Task details: Repeat all the lines below exactly, but omit the pictures.

Exercise input:

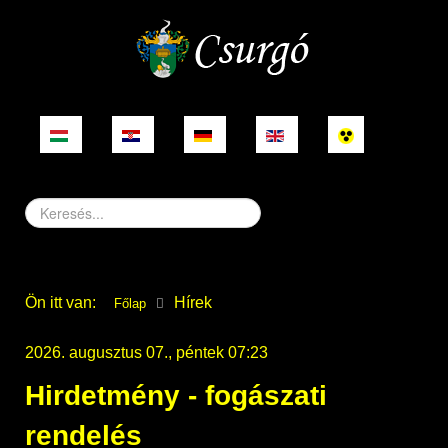
Keresés...
Ön itt van:
Hírek
Főlap
2026. augusztus 07., péntek 07:23
Hirdetmény - fogászati
rendelés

Expected answer:
Keresés...
Ön itt van:
Hírek
Főlap
2026. augusztus 07., péntek 07:23
Hirdetmény - fogászati
rendelés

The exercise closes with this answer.